Karadima fue condenado en 2011 por la Justicia canónica a una vida de reclusión y penitencia por estos hechos, que fueron encubiertos durante muchos años por el obispo de Osorno, Juan Barros.

En su viaje a Chile del pasado enero, el Papa Francisco defendió a Barros, pero a su llegada al Vaticano ordenó una investigación al obispo maltés Charles Scicluna, tras la que dijo que había sido mal informado. Después pidió perdón a todas las víctimas y convocó a Cruz, a Murillo y a Hamilton al Vaticano para poder hablar con ellos en privado.

Ahora, el pontífice argentino volvió a pedirles perdón en su nombre y en el de toda la Iglesia, un gesto que según Cruz refleja que el papa “de verdad estaba mal informado” sobre lo que había ocurrido en Chile y sobre la responsabilidad de los religiosos que sabían de los abusos cometidos por Karadima.

Al respecto, Cruz le explicó a Francisco que obispos como Barros u Horacio Valenzuela “veían como Karadima tocaba y abusaba de jóvenes si estaban allí”.

Por ello, pidió al Papa “que no le tiemble la mano” a la hora de actuar contra los religiosos que cometieron abusos y también contra los encubridores, porque “el perdón debe ir acompañado de acciones”. “Él dijo que va a tomar acciones (…). No sabemos cuáles son las acciones que va a tomar pero espero que sean muy rápidas”, apuntó.

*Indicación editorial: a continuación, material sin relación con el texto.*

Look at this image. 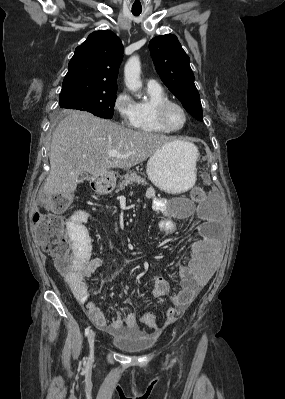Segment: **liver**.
Masks as SVG:
<instances>
[{"label":"liver","mask_w":285,"mask_h":399,"mask_svg":"<svg viewBox=\"0 0 285 399\" xmlns=\"http://www.w3.org/2000/svg\"><path fill=\"white\" fill-rule=\"evenodd\" d=\"M172 142L170 138L135 131L83 111H71L60 121L51 140L50 172L43 192L68 197L82 173L103 176L114 168L129 169ZM117 151L125 158H113Z\"/></svg>","instance_id":"liver-1"}]
</instances>
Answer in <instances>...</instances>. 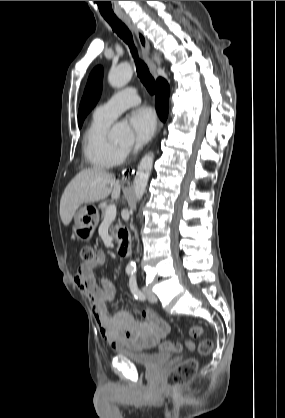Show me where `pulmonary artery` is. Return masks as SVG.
<instances>
[{"mask_svg":"<svg viewBox=\"0 0 285 418\" xmlns=\"http://www.w3.org/2000/svg\"><path fill=\"white\" fill-rule=\"evenodd\" d=\"M140 103V97L134 88L126 89L96 108L94 116L113 122L115 118L130 106Z\"/></svg>","mask_w":285,"mask_h":418,"instance_id":"obj_1","label":"pulmonary artery"}]
</instances>
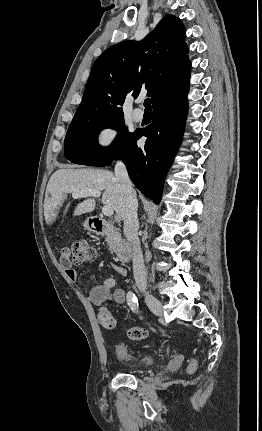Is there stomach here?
<instances>
[{
    "label": "stomach",
    "instance_id": "stomach-1",
    "mask_svg": "<svg viewBox=\"0 0 262 431\" xmlns=\"http://www.w3.org/2000/svg\"><path fill=\"white\" fill-rule=\"evenodd\" d=\"M83 226H84V227H85V229H87V230H91V229H92V226H91V224H90L89 220H86V221L84 222Z\"/></svg>",
    "mask_w": 262,
    "mask_h": 431
}]
</instances>
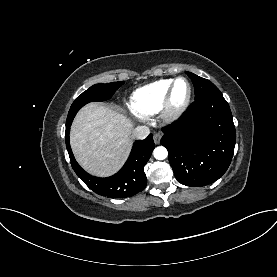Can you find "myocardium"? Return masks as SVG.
Here are the masks:
<instances>
[{
    "mask_svg": "<svg viewBox=\"0 0 277 277\" xmlns=\"http://www.w3.org/2000/svg\"><path fill=\"white\" fill-rule=\"evenodd\" d=\"M180 81H183L186 83L188 91L184 100L179 104H175L173 100L174 92H175L177 83ZM191 98H192V86H191V83L188 81V79L184 77H178L174 79V81L170 85L165 95L164 102L160 109L161 117L165 121H174L178 119L188 108L191 102Z\"/></svg>",
    "mask_w": 277,
    "mask_h": 277,
    "instance_id": "obj_1",
    "label": "myocardium"
}]
</instances>
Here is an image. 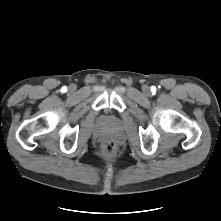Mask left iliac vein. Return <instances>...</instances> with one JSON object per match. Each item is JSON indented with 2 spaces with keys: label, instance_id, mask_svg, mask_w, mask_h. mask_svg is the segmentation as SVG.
Segmentation results:
<instances>
[{
  "label": "left iliac vein",
  "instance_id": "left-iliac-vein-1",
  "mask_svg": "<svg viewBox=\"0 0 221 221\" xmlns=\"http://www.w3.org/2000/svg\"><path fill=\"white\" fill-rule=\"evenodd\" d=\"M143 91H144V93H145L146 95H149V94H150V90H149V87H148V86H145V87L143 88Z\"/></svg>",
  "mask_w": 221,
  "mask_h": 221
}]
</instances>
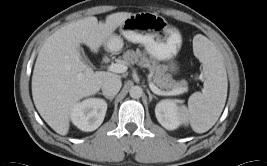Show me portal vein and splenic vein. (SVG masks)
I'll return each mask as SVG.
<instances>
[{
    "label": "portal vein and splenic vein",
    "instance_id": "1",
    "mask_svg": "<svg viewBox=\"0 0 267 166\" xmlns=\"http://www.w3.org/2000/svg\"><path fill=\"white\" fill-rule=\"evenodd\" d=\"M108 70L115 73H124L127 71V66L122 63H112L108 67ZM150 89L157 95L162 96H171V95H178L185 91H187V88H179L172 91H163L156 87L152 82L149 83Z\"/></svg>",
    "mask_w": 267,
    "mask_h": 166
}]
</instances>
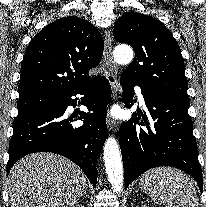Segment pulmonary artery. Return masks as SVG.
<instances>
[{
	"mask_svg": "<svg viewBox=\"0 0 206 207\" xmlns=\"http://www.w3.org/2000/svg\"><path fill=\"white\" fill-rule=\"evenodd\" d=\"M135 92L139 98V101L141 104H144L145 103V99H144V96H143V93H142V90L139 88V87H136L135 88Z\"/></svg>",
	"mask_w": 206,
	"mask_h": 207,
	"instance_id": "1",
	"label": "pulmonary artery"
}]
</instances>
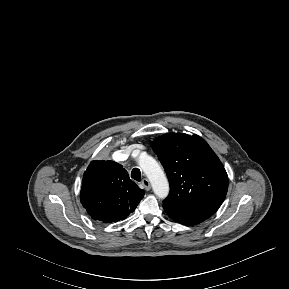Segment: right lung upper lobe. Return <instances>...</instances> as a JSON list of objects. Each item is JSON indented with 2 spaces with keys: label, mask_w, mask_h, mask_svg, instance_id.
<instances>
[{
  "label": "right lung upper lobe",
  "mask_w": 289,
  "mask_h": 289,
  "mask_svg": "<svg viewBox=\"0 0 289 289\" xmlns=\"http://www.w3.org/2000/svg\"><path fill=\"white\" fill-rule=\"evenodd\" d=\"M144 194L122 165L95 160L84 172L80 200L94 220L111 223L133 212Z\"/></svg>",
  "instance_id": "cb5924a9"
}]
</instances>
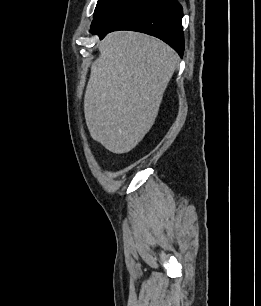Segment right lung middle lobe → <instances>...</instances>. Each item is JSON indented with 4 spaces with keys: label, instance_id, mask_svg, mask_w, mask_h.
I'll list each match as a JSON object with an SVG mask.
<instances>
[{
    "label": "right lung middle lobe",
    "instance_id": "1",
    "mask_svg": "<svg viewBox=\"0 0 261 306\" xmlns=\"http://www.w3.org/2000/svg\"><path fill=\"white\" fill-rule=\"evenodd\" d=\"M112 0H98L95 11L94 19L99 15V13L111 2ZM93 19V20H94Z\"/></svg>",
    "mask_w": 261,
    "mask_h": 306
}]
</instances>
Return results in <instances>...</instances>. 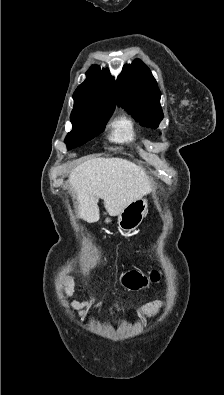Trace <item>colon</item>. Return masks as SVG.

Hamilton, por su parte, admitió que el papa, posiblemente, se esté enfrentando a “la mayor crisis” de la Iglesia católica, una “crisis interna que está matando la fe desde dentro”. A su juicio, la Iglesia católica debe primero “identificar el origen de la epidemia”, después admitir que “ante la ley debemos ser todos iguales” y después tomar medidas que sirvan para prevenir estos casos.

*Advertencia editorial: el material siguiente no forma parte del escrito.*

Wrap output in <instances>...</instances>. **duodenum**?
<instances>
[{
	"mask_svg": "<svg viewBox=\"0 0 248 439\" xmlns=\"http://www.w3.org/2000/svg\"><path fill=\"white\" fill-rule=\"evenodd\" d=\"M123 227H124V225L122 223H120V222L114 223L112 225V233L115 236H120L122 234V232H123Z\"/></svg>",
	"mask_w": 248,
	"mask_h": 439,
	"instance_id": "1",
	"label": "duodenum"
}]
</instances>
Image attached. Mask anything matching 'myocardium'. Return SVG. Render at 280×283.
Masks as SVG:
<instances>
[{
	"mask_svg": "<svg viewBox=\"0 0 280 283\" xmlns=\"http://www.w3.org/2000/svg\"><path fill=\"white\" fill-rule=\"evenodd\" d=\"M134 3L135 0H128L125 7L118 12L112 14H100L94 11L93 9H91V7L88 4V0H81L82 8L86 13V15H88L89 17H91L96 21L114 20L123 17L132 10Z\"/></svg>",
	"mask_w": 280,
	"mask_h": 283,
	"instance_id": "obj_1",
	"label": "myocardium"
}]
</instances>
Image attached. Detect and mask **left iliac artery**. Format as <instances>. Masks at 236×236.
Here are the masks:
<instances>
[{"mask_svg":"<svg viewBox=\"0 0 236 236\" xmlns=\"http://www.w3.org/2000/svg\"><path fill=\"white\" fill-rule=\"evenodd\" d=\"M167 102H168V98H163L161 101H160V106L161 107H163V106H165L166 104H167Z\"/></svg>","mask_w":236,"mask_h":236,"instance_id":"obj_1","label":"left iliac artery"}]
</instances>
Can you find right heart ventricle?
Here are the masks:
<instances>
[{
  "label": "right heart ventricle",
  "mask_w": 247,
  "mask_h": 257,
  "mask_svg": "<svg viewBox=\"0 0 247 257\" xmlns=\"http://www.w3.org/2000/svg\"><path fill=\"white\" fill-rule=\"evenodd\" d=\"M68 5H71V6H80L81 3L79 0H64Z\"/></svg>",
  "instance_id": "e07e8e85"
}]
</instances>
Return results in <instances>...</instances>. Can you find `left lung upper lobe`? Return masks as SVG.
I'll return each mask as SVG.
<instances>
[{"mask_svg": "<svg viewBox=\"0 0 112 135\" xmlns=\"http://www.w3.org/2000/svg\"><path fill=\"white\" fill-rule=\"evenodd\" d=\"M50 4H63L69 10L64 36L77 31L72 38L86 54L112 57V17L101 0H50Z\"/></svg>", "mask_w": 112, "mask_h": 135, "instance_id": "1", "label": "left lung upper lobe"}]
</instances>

Asimismo, dijo que le gustaría que en Chile se pusiera en marcha un proceso para juzgar a los religiosos responsables de abusos, y también a los encubridores, similar al que se está llevando a cabo en Australia. Es ese país un tribunal anunció este martes la apertura de una causa penal contra el cardenal George Pell, jefe de las finanzas del Vaticano, por múltiples cargos históricos relacionados con presuntos abusos sexuales.

Asimismo, Murillo, sostuvo que las reuniones con Francisco no han sido “un triunfo”, sino un “paso más en un largo camino”. “A pesar de la hospitalidad del Papa (…), yo estoy cansado, estoy agotado de este camino que ha sido largo, no siento esto como un triunfo (…)”, lamentó.

Advirtió de que “la Iglesia chilena no tiene el monopolio del abuso sexual”, sino que la pederastia por parte de religiosos contra menores “es una epidemia” cuyo fin “no solo va a depender de lo que pase en Chile”, sino de lo que ocurra en casos similares “en otras partes del mundo”.

Y dijo que pase lo que pase tras los diálogos con el Papa Francisco, continuará con “la lucha contra todos los ‘Karadima’ que abusan y se esconden en la Iglesia, que son encubiertos”, para que sean perseguidos “en nombre de la Justicia y en nombre de la dignidad de los niños y niñas que han sido víctimas de abusos”.